Esophagogastric junction adenocarcinoma (EJA) is a prevalent malignant tumor of the digestive tract (1). The biological behavior of EJA differs from that of its adjacent esophageal and gastric cancers, with a worse prognosis compared with that of the other two (2,3). The incidence of EJA has been alarmingly increasing worldwide in recent years. However, due to its unique biological characteristics, controversies surrounding the pathogenesis, pathology, clinical treatment and prognosis of EJA remain. Most patients with EJA are diagnosed at an advanced stage due to the lack of specific clinical symptoms and effective early diagnostic methods. By this time, the tumor may have already widely invaded and metastasized, particularly in China where gastrointestinal malignancies are highly prevalent. Consequently, most patients with EJA are diagnosed at intermediate or late stages of tumor progression with a 5-year survival rate <30% (4). Therefore, identifying convenient and effective methods to improve the rates of early diagnosis for EJA is crucial for enhancing prognosis and survival rates.

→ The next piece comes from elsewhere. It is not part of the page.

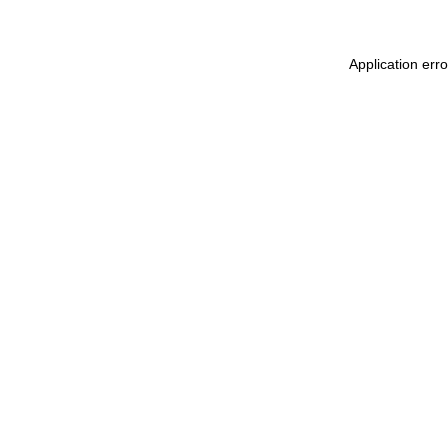
Application err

Hydrogen sulfide (H2S) is the third endogenous gaseous signaling molecule, following carbon monoxide (5). Numerous studies have demonstrated the diverse range of biological activities of H2S in glucose metabolism, ischemia-reperfusion injury, stress and endotoxemia (6–9). H2S actively participates in various physiological and pathological processes within multiple systems. It exists in vivo as H2S gas or sodium hydrosulfide (NaHS). The dissociated H2S ions from NaHS combine with hydrogen ions to generate H2S, maintaining homeostasis within the body. Mammals possess more than one pathway for producing H2S using L-cysteine (L-Cys substrate). The primary pathways involve cystathionine-β-synthase (CBS) and cystathionine-γ-lyase (CSE). A high concentration of NaHS can reduce cellular oxidative stress levels, subsequently activating the mitogen active protein kinase pathway while upregulating gene expression. This induction prompts intestinal epithelial cells to malignant transformation (10).

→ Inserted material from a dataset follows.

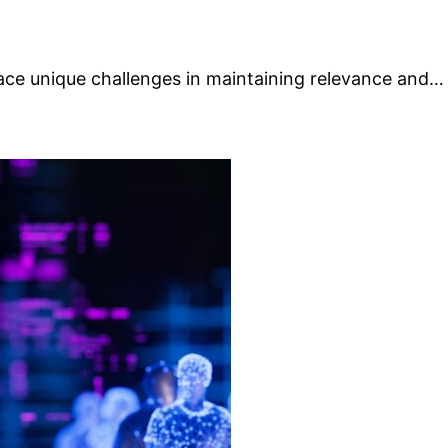
face unique challenges in maintaining relevance and…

Interleukin-8 (IL-8) is a member of the chemokine family that attracts neutrophil infiltration by acting on the C-X-C chemokine receptor type 1 (11). The immunosuppressive effect of the tumor microenvironment is promoted by chemotaxis of neutrophils and myeloid suppressor cells (12). Tumor cells secrete a significant amount of IL-8 to facilitate the progression and metastasis of tumor cells (13). Known as Barrett's esophagus, metaplasia of the single columnar epithelium is a precancerous lesion in the development of EJA (14). The upregulation of IL-8 expression in Barrett's esophagus tissue inflammation is related to intraepithelial neutrophil granulocytes, which may be affected by the epithelial secretion of IL-8 (15). In addition, both IL-8 mRNA and protein levels are upregulated in EJA (16). IL-8 can thus be used as an early diagnostic marker for EJA (17).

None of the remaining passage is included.